» EXERCISE DATA:
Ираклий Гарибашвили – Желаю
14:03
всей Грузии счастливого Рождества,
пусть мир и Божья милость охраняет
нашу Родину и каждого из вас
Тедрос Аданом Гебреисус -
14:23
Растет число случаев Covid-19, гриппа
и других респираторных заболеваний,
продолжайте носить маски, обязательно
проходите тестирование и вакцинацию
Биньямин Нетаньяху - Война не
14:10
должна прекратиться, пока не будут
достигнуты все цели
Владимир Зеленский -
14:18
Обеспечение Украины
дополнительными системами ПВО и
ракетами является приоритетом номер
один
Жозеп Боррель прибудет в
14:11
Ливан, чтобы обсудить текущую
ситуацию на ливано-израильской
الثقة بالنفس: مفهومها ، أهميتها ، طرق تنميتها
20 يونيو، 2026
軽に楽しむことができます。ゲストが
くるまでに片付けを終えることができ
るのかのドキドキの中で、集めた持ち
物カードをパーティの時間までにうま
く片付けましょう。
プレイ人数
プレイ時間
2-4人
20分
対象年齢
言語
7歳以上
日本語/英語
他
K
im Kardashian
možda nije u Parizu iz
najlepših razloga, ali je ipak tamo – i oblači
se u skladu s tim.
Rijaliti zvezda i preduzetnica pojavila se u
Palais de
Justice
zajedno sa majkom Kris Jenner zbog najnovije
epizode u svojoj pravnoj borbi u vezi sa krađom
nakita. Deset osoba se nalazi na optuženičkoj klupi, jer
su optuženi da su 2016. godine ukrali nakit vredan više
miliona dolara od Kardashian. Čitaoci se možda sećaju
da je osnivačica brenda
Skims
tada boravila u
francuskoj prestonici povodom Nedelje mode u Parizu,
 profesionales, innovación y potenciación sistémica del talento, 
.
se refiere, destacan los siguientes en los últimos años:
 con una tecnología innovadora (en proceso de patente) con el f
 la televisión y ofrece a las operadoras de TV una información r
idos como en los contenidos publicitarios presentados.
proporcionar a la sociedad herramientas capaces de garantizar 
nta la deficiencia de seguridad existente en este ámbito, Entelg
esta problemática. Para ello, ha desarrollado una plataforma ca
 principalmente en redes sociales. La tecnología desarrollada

» EXERCISE INSTRUCTIONS:
Mind each word and retype the entire listing above.

» ANSWER BOX:
Ираклий Гарибашвили – Желаю
14:03
всей Грузии счастливого Рождества,
пусть мир и Божья милость охраняет
нашу Родину и каждого из вас
Тедрос Аданом Гебреисус -
14:23
Растет число случаев Covid-19, гриппа
и других респираторных заболеваний,
продолжайте носить маски, обязательно
проходите тестирование и вакцинацию
Биньямин Нетаньяху - Война не
14:10
должна прекратиться, пока не будут
достигнуты все цели
Владимир Зеленский -
14:18
Обеспечение Украины
дополнительными системами ПВО и
ракетами является приоритетом номер
один
Жозеп Боррель прибудет в
14:11
Ливан, чтобы обсудить текущую
ситуацию на ливано-израильской
الثقة بالنفس: مفهومها ، أهميتها ، طرق تنميتها
20 يونيو، 2026
軽に楽しむことができます。ゲストが
くるまでに片付けを終えることができ
るのかのドキドキの中で、集めた持ち
物カードをパーティの時間までにうま
く片付けましょう。
プレイ人数
プレイ時間
2-4人
20分
対象年齢
言語
7歳以上
日本語/英語
他
K
im Kardashian
možda nije u Parizu iz
najlepših razloga, ali je ipak tamo – i oblači
se u skladu s tim.
Rijaliti zvezda i preduzetnica pojavila se u
Palais de
Justice
zajedno sa majkom Kris Jenner zbog najnovije
epizode u svojoj pravnoj borbi u vezi sa krađom
nakita. Deset osoba se nalazi na optuženičkoj klupi, jer
su optuženi da su 2016. godine ukrali nakit vredan više
miliona dolara od Kardashian. Čitaoci se možda sećaju
da je osnivačica brenda
Skims
tada boravila u
francuskoj prestonici povodom Nedelje mode u Parizu,
 profesionales, innovación y potenciación sistémica del talento, 
.
se refiere, destacan los siguientes en los últimos años:
 con una tecnología innovadora (en proceso de patente) con el f
 la televisión y ofrece a las operadoras de TV una información r
idos como en los contenidos publicitarios presentados.
proporcionar a la sociedad herramientas capaces de garantizar 
nta la deficiencia de seguridad existente en este ámbito, Entelg
esta problemática. Para ello, ha desarrollado una plataforma ca
 principalmente en redes sociales. La tecnología desarrollada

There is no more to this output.